Mais dans l’entourage de Gbagbo, sa loyauté reste scrutée. Certains n’ont pas oublié ses prises de distance passées. Très actif à l’étranger, multipliant conférences et missions, il est perçu par certains comme une voix dissidente.
Un malentendu et une fracture
Le 11 juillet 2025, la divulgation d’une note rédigée par Ahoua Don Mello met le feu aux poudres. Il y propose « deux ou trois candidatures de précaution » pour pallier une éventuelle exclusion de l’ex-chef de l’État de la course présidentielle, tout en réaffirmant que ces dossiers deviendraient « caduques » si une solution politique permettait son retour dans la course.
La direction du PPA-CI ne l’entend pas ainsi. Le document est perçu comme un affront.
« Il n’y a donc ni plan B, ni plan de précaution », lui répond Sébastien Dano Djédjé, président exécutif du PPA-CI.
L’ancien ministre de la Réconciliation rappelle que le parti travaille déjà à la collecte des parrainages de Laurent Gbagbo.
Ahoua Don Mello contre-attaque. Dans une mise au point de son cabinet, il affirme que la note en question n’était ni un courrier officiel ni une lettre ouverte, mais un simple document de travail destiné au président du parti, transmis en main propre. Selon lui, c’est le chef du PPA-CI lui-même qui l’aurait confiée à un groupe restreint pour examen, avant qu’elle ne fuite.

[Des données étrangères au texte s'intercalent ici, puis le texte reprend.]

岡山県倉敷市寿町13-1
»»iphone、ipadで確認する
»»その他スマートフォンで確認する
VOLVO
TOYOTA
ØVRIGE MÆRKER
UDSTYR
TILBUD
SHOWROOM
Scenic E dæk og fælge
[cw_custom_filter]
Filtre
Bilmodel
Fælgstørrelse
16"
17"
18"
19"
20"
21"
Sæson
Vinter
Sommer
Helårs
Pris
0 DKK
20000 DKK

« Ce procédé violant la confidentialité continue de susciter mon indignation », écrit-il.
Il dénonce également un « terrorisme idéologique » de la part de certains cadres du parti, hostiles à tout débat interne.

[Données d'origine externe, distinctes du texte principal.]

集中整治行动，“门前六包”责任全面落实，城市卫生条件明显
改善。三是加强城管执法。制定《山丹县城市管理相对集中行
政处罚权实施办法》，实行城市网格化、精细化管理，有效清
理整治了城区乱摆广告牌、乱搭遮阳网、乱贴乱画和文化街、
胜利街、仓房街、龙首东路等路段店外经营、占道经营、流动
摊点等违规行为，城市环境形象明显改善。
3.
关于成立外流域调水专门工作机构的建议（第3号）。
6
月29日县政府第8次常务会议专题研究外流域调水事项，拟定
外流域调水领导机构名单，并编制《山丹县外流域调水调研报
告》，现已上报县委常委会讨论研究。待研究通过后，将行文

Une loyauté questionnée, un avenir en suspens
« Le camarade Don Mello demeure militant du PPA-CI, n’en déplaise à ceux qui lui indiquent la porte de sortie vers un mouvement imaginaire », précise encore son entourage.
Pendant ce temps, Laurent Gbagbo, figure centrale de ce tumulte, garde le silence. Il observe sans commentaire ce qui pourrait bien être le dernier tournant d’un compagnonnage politique hors du commun – ou son épilogue.